Since its founding, the Center for Catholic Studies has focused on ongoing faculty development programs that explored the meaning of the University.

In an article on the Catholic University, Bernard Lonergan wrote that the "constitutive endowment" of the university "...lies not in buildings or equipment, civil status or revenues, but in the intellectual life of its professors.  Its central function is the communication of intellectual development."

"The Catholic University in the Modern World," from
Collection, Collected Works of Bernard Lonergan 4,
Toronto: University of Toronto Press, 1988, 111.

Faculty Summer Seminars

Since 1998, the Center for Catholic Studies has sponsored Faculty Summer Seminars.

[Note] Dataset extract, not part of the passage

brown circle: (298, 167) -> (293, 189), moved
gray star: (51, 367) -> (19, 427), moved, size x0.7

The aim of these seminars is to engage the Seton Hall faculty in interdisciplinary dialogue on issues of humanistic and religious importance.  Read more about Faculty Summer Seminars »

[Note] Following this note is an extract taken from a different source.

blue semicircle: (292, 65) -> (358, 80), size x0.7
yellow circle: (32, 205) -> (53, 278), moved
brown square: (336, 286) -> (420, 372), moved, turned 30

Access Faculty Seminar Publications »

Faculty Retreats

The Center sponsored faculty retreats in Rome for select faculty to enrich their teaching and sense of mission in partnership with the Lay Centre at foyer Unitas and co-sponsored with the Center for Vocation and Servant Leadership.  Retreats were held in 2015, 2013, 2011, 2009 and 2008.

Faculty Colloquia

On Science and Religion

Regularly through the years, the Center for Catholic Studies has sponsored seminars, lectures and conferences on science and religion:

 

  • 2005: the Center collaborated with DeVry University in New Brunswick on a Templeton grant on the meaning of technology.
  • 2010: the Center facilitated a faculty seminar on "Transhumanism" with Ilia Delio and John Haughey (Georgetown University).
  • 2011: the Center sponsored a faculty seminar with Patrick Byrne (Boston College) and John Haughey (Georgetown University) on "Science and the Humanities."
  • 2012: the Center also co-sponsored with the Center for Vocation and Servant Leadership a NetVUE conference of local colleges and universities on "The Origins and Goal of the Scientific Vocation."
The Center has also facilitated a faculty reading group on the nature of the social sciences, reading, among others, books by Jose Casanova of the New School for Social Research.